Friday, December 29, 2017

A FATE IT CAN'T EVADE

This is Scotch about 10:00 am.

The day, I think, has finally succumbed to the grayness I feel. (Not saying that I control the weather or anything.) 

Same cat, same position, two hours later.


Now the next day. 


Yesterday, I might have been arrested for laziness. Or maybe it was just a mental health day after the debacle of the new tax law and our continued rape by old white guys. I slept a bit late, which meant that Mom slept late and we have reviewed how that goes. It was overcast and cool, resulting in an evening rain. I hope nothing got ruined on the patio, as I have yet to batten down those hatches.

Why are winter naps the best? It seems as if I can't even properly nap at other times of the year (anymore). But winter naps are thick and crunchy, a substance or state that you can bite down on and chew (or saw logs) away.




I think it has been a week. And baby, what a week it has been. It is now December 29. Sometimes I head into the New Year with a lot of energy and ideas for a better year, a better me.
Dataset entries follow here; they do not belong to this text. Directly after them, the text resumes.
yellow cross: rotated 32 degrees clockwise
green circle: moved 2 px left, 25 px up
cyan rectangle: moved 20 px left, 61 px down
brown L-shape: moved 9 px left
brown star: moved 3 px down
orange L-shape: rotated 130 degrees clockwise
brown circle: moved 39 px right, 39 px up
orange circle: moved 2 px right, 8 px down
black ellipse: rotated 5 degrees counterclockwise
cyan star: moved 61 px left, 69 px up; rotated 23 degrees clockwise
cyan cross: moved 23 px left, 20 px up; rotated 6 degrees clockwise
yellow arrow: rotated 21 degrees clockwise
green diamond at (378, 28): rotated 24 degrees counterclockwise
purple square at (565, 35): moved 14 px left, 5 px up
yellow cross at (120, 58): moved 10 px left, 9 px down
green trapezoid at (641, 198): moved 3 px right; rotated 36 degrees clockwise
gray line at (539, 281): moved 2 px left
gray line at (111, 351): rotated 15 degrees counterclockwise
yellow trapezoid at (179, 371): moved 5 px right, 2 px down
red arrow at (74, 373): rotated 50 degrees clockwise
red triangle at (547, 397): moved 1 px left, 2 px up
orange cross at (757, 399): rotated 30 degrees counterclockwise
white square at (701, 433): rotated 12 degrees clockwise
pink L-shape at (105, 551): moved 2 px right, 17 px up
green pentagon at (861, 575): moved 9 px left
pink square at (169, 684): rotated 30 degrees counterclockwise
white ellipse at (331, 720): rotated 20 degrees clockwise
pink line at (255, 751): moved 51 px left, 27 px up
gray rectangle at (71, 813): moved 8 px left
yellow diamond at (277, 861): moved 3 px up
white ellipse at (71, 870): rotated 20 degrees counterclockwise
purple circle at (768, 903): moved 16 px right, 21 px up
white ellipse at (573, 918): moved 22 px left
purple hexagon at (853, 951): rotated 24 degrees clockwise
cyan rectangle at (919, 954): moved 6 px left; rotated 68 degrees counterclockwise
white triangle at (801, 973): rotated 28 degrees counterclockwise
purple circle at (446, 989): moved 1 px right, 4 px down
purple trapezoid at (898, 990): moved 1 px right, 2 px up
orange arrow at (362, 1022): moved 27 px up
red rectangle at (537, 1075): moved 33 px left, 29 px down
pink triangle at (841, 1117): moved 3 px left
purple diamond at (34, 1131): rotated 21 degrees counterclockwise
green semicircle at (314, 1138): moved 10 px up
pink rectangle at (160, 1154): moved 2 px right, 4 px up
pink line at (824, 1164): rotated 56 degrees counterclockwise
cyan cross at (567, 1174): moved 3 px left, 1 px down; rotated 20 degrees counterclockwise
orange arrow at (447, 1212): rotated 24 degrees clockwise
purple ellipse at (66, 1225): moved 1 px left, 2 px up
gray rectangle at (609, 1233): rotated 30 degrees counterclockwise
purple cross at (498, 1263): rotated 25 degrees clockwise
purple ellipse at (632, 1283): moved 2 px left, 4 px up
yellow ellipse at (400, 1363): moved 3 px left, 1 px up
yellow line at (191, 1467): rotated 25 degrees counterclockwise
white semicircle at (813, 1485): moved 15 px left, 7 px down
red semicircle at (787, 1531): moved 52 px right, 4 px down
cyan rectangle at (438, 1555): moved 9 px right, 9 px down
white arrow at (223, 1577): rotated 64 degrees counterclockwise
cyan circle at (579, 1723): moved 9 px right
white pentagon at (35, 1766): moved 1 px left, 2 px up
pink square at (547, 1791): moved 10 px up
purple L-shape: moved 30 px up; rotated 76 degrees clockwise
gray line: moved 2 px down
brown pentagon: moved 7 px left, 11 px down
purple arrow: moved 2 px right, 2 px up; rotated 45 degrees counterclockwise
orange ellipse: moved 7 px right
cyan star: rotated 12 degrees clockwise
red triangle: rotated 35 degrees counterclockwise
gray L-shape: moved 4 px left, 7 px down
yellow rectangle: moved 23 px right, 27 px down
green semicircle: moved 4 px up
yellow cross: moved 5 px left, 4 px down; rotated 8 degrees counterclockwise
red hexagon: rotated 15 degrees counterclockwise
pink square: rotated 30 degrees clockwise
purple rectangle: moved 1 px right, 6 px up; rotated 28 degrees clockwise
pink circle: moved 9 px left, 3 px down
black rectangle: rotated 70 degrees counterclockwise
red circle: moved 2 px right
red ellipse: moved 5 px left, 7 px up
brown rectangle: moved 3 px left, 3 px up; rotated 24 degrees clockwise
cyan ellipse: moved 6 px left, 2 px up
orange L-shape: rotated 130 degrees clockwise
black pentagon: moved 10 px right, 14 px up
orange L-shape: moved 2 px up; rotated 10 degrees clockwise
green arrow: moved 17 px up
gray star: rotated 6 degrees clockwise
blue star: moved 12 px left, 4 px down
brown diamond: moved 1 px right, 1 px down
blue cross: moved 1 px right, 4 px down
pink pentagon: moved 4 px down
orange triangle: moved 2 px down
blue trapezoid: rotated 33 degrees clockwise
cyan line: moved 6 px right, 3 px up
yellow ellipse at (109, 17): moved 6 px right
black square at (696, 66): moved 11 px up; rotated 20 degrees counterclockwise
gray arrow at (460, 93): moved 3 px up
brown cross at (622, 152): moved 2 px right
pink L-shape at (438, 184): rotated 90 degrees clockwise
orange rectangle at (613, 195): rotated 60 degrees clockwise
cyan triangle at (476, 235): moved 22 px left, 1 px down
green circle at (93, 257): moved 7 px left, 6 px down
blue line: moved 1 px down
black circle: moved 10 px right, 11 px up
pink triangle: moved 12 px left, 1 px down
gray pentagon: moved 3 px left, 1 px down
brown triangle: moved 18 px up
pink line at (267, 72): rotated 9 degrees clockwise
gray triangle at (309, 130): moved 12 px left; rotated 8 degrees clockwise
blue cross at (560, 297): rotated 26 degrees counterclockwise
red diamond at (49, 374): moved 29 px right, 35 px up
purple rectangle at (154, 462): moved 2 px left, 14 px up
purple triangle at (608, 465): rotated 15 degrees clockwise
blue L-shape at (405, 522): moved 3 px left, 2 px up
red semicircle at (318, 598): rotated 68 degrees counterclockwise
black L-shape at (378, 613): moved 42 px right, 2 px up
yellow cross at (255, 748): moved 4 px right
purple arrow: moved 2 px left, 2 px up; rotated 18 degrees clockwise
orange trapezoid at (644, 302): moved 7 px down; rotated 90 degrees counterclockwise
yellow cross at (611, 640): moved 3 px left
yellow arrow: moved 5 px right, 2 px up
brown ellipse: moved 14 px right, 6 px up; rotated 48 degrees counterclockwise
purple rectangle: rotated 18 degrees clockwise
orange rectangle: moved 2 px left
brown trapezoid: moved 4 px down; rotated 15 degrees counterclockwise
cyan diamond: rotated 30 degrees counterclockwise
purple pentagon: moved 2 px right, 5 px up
That wave of optimism crashed on the beach and haven't seen the likes of energy yet again.

Mom is good and was even doing better, I was going to report. But today she has been very very trying. This is all frustrating because she loses her will to be involved and in motion, just going on the cruise control that has made me murderously angry with her for decades. I become invisible in the face of her dismissiveness and passivity.

Meanwhile, just to make the holidays that much stressful, my older half-sister, Carole, who was already into dementia, had a stroke. It has been almost a week in the hospital and she has not recovered her swallow reflex. I haven't seen her yet, but I believe she is paralyzed on one side. Mom and I are going down there tomorrow and I anticipate I will fall apart. Somehow it does not seem real. She is not expected to survive.

On NPR I heard a story about refugee children and "toxic stress." I don't even know where to go with that one.

Watched an excellent documentary about whaling and Melville on The American Experience on Amazon Prime, which rekindled some of my Moby Dick reading energy. I listened last night as I fell asleep and was once again astounded at how excellent, funny, poetic, and insightful Melville was. I know this must sound crazy to many of you. Indeed, I had been through it about 10 years ago, and while I appreciated it, I did not quite see the many layers of genius. 

I came across a copy of The Poetry of Robert Frost at a thrift store today and thought it was worthy of $2.00. While waiting for Mom to complete her physical therapy, I perused it while drinking chemical soda water and a quesadilla at Del Taco. I can't say as I really know his work, save for the famous one or two. 

I'm not a fan of rhyming poems, really, but I was struck how prescient some of these were.

PERIL OF HOPE

It is right in there
Betwixt and between
The orchard bare
And the orchard green,

When the boughs are right
In a flowery burst
Of pink and white,
That we fear the worst.

For there's not a clime
But at any cost
Will take that time
For a night of frost.


OUR DOOM TO BLOOM

"Shine, perishing republic."
ROBINSON JEFFERS

Cumaean Sybil, charming Ogress,
What are the simple facts of progress
That I may trade on with reliance
In consultation with my clients?
The Sibyl said, "Go back to Rome
And tell your clientele at home
That if it's not a mere illusion
All there is to it is diffusion 
Of coats, oats, votes, to all mankind.
In the Surviving Book we find
That liberal, or conservative,
The state's one function is to give.
The bud must bloom till blowsy blown
Its petals loosen and are strewn;
And that's a fate it can't evade
Unless 'twould rather wilt than fade.

both from In The Clearing, New York, Holt, Rinehart and Winston, 1962






1 comment:

  1. I'm in love with Scotch....she's a beautiful cat. I want to sit on my couch with a glass of wine and Scotch on my lap, purring. She looks like a nice cat, so I hope she is; she's got a great face!